Para começo de conversa, vale destacar que o game fez sucesso pelo mundo mesmo sem ser lançado oficialmente por uma produtora. Ele foi espalhado via BBS e de disquete em disquete, afinal o game não tinha nenhum tipo de trava contra cópia, licença ou coisa do gênero.

Feito em Microsoft BASIC para rodar no DOS, Castle Adventure tinha dezenas salas para serem exploradas. Dentro dos labirintos, era preciso interagir com objetos e personagens usando comandos de texto, em inglês, como “open door”, “get sword”, “look desk” e inventory (para ver os itens recolhidos). De resto, bastava usar as setas para movimentar os personagens por salões e corredores (ambos representados por simples caracteres em ASCII). Parece tosco, mas se você parar para pensar, a lógica do moderníssimo e premiado Skyrim não é tão diferente.
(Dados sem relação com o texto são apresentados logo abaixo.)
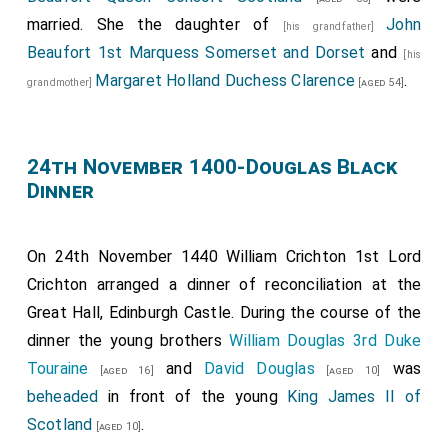
married. She the daughter of
John
[his grandfather]
Beaufort 1st Marquess Somerset and Dorset
and
[his
Margaret Holland Duchess Clarence
.
grandmother]
[aged 54]
24th November 1400-Douglas Black
Dinner
On 24th November 1440
William Crichton 1st Lord
Crichton
arranged a dinner of reconciliation at the
Great Hall, Edinburgh Castle. During the course of the
dinner the young brothers
William Douglas 3rd Duke
Touraine
and
David Douglas
was
[aged 16]
[aged 10]
beheaded
in front of the young
King James II of
Scotland
.
[aged 10]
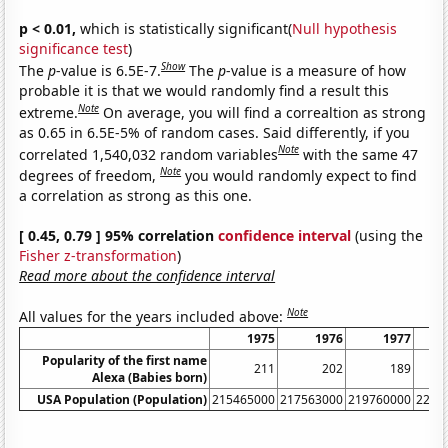
p < 0.01,
which is statistically significant(
Null hypothesis
significance test
)
Show
The
p
-value is 6.5E-7.
The
p
-value is a measure of how
probable it is that we would randomly find a result this
Note
extreme.
On average, you will find a correaltion as strong
as 0.65 in 6.5E-5% of random cases. Said differently, if you
Note
correlated 1,540,032 random variables
with the same 47
Note
degrees of freedom,
you would randomly expect to find
a correlation as strong as this one.
[ 0.45, 0.79 ] 95% correlation
confidence interval
(using the
Fisher z-transformation
)
Read more about the confidence interval
Note
All values for the years included above:
1975
1976
1977
Popularity of the first name
211
202
189
Alexa (Babies born)
USA Population (Population)
215465000
217563000
219760000
2220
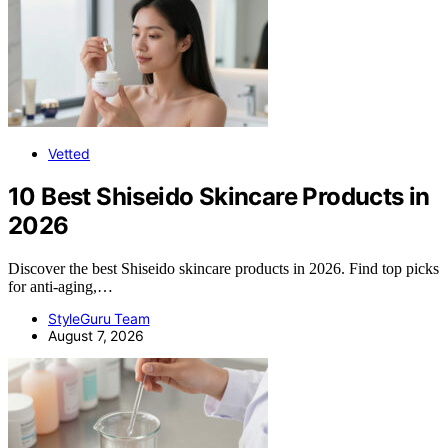
Vetted
10 Best Shiseido Skincare Products in
2026
Discover the best Shiseido skincare products in 2026. Find top picks
for anti-aging,…
StyleGuru Team
August 7, 2026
Vendo o sucesso viral do jogo, uma empresa chamada Keypunch simplesmente copiou Castle Adventure e passou a vendê-lo num pacote chamado “Swords and Sorcery”. O trambique foi tão descarado que apenas o nome do jogo foi trocado, passando a se chamar “Golden Wombat”.

Para relembrar (ou conhecer) esse clássico, confira esse vídeo com Castle Adventure detonado em cinco minutos. É uma baita viagem pela história dos games e dos RPGs.  Se você quiser se aventurar e jogar, baixe grátis Castle Adventure aqui e corra para o prompt.

SPOILER: O final do jogo traz apenas uma mensagem com pouca linhas. “Você escapou do castelo!”, “Você coletou os seguintes tesouros”, “Você matou os seguintes monstros”, “Sua pontuação é” e “A pontuação perfeita é 1550”.